I changed the agent.sinks.hdfs-sink.hdfs.path=/user/cloudera/flume

14/11/10 16:35:12 INFO instrumentation.MonitoredCounterGroup: Component type: SOURCE, name: src-1 started
14/11/10 16:35:27 INFO avro.ReliableSpoolingFileEventReader: Preparing to move file /home/cloudera/flumeSpool/employees.csv to /home/cloudera/flumeSpool/employees.csv.COMPLETED
14/11/10 16:35:27 INFO hdfs.HDFSDataStream: Serializer = TEXT, UseRawLocalFileSystem = false
14/11/10 16:35:28 INFO hdfs.BucketWriter: Creating /user/cloudera/flume/FlumeData.1415666127523.tmp
14/11/10 16:35:35 ERROR hdfs.HDFSEventSink: process failed
java.lang.NoSuchMethodError: com.google.common.cache.CacheBuilder.build()Lcom/google/common/cache/Cache;
at org.apache.hadoop.hdfs.DomainSocketFactory.(DomainSocketFactory.java:46)
at org.apache.hadoop.hdfs.DFSClient.(DFSClient.java:456)
at org.apache.hadoop.hdfs.DFSClient.(DFSClient.java:410)
at org.apache.hadoop.hdfs.DistributedFileSystem.initialize(DistributedFileSystem.java:128)
at org.apache.hadoop.fs.FileSystem.createFileSystem(FileSystem.java:2308)
at org.apache.hadoop.fs.FileSystem.access$200(FileSystem.java:87)

Please note I am using CDH 4.4

hi Thomas,

Request you to post the flume config and the steps that you have used to create the directories and the steps to execute flume.

Thanks

Steps:
mkdir /home/cloudera/flumeSpool

sudo su
cp /home/cloudera/class2/flume-conf.properties /usr/lib/flume-ng/apache-flume-1.4.0-bin/conf/

hadoop fs -mkdir /user/cloudera/flume/

cd /usr/lib/flume-ng/apache-flume-1.4.0-bin/bin/

./flume-ng agent -n agent -c conf -f /usr/lib/flume-ng/apache-flume-1.4.0-bin/conf/flume-conf.properties

cp /home/cloudera/class2/input/employees.csv /home/cloudera/flumeSpool/

flume-conf.properties:
/usr/lib/flume-ng/apache-flume-1.4.0-bin/conf/flume-conf.properties

# example.conf: A single-node Flume configuration



# Name the components on this agent

agent.sources = src-1

agent.sinks = hdfs-sink

agent.channels = memory-channel



#Source properties, its a spolling source which will take data from directory /var/log/apache/flumeSpool

agent.sources.src-1.type = spooldir

agent.sources.src-1.spoolDir = /home/cloudera/flumeSpool

agent.sources.src-1.fileHeader = true



# Use a channel which buffers events in memory

agent.channels.memory-channel.type = memory

agent.channels.memory-channel.capacity = 1000

agent.channels.memory-channel.transactionCapacity = 100



#Sink properties, hdfs source which will store data here

agent.sinks.hdfs-sink.type = hdfs

agent.sinks.hdfs-sink.hdfs.path = /user/cloudera/flume

agent.sinks.hdfs-sink.hdfs.fileType = DataStream
agent.sinks.hdfs-sink.hdfs.rollCount = 20

This is the message I am getting - java.lang.NoSuchMethodError:

14/11/11 22:07:11 INFO hdfs.BucketWriter: Creating /user/cloudera/flume/FlumeData.1415772430830.tmp
14/11/11 22:07:19 ERROR hdfs.HDFSEventSink: process failed
java.lang.NoSuchMethodError: com.google.common.cache.CacheBuilder.build()Lcom/google/common/cache/Cache;
at org.apache.hadoop.hdfs.DomainSocketFactory.(DomainSocketFactory.java:46)
at org.apache.hadoop.hdfs.DFSClient.(DFSClient.java:456)

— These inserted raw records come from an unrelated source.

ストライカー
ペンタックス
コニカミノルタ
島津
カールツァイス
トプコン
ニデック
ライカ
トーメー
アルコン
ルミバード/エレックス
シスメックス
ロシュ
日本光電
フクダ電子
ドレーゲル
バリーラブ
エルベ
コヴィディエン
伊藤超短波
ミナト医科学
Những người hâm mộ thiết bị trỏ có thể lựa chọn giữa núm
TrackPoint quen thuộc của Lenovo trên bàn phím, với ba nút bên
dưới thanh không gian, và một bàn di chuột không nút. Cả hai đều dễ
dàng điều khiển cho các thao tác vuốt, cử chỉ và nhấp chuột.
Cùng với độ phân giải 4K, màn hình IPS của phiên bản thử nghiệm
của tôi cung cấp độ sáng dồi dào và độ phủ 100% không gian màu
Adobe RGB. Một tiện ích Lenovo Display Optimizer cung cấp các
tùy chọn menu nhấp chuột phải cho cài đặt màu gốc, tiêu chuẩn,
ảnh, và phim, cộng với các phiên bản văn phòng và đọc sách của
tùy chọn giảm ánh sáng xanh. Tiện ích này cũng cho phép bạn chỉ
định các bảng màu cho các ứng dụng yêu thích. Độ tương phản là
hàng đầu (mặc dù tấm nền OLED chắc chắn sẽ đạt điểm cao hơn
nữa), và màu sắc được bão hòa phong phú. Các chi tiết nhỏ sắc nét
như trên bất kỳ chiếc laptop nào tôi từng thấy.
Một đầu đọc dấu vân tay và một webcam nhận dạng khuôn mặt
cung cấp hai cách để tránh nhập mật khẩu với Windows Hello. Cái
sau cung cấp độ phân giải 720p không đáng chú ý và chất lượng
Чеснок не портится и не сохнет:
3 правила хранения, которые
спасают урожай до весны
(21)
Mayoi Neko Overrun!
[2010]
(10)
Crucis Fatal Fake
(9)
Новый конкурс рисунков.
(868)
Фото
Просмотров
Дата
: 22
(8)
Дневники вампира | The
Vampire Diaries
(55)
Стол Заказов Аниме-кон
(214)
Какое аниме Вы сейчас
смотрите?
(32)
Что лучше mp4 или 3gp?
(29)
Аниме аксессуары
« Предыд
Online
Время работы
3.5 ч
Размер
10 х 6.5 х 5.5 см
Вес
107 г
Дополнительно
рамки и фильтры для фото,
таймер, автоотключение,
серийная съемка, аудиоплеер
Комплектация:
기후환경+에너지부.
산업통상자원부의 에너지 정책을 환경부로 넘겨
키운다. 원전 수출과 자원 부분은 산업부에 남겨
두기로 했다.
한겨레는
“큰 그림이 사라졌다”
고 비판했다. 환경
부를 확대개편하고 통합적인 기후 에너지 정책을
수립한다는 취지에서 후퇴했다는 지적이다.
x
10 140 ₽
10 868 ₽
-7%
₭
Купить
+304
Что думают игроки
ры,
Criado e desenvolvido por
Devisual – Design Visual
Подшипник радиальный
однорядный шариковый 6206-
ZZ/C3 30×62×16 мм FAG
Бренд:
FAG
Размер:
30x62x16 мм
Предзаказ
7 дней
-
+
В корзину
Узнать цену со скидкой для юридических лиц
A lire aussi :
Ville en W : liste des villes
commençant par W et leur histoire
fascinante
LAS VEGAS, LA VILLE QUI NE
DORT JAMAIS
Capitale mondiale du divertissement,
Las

# Bind the source and sink to the channel

agent.sources.src-1.channels = memory-channel

agent.sinks.hdfs-sink.channel = memory-channel




Hi Thomas,
What is the reason for installing flume seperately.
Cloudeea VM already has flume installed.
The flume example that was provided is working fine . It was
tested with flume that came with clousera VM.

We suggest that you try out with default flume conf that was provided by
Dezyre.

Thanks

That's it!

I tried with the flume which comes with Cloudera-VM and it's working fine.

Thanks for your help!

Thomas,

Before trying with any new versions it's always safer to work with versions that ship with the VM. Once you gain proficiency, you can try with new versions but you also need to know what new changes are coming in various releases.

Thanks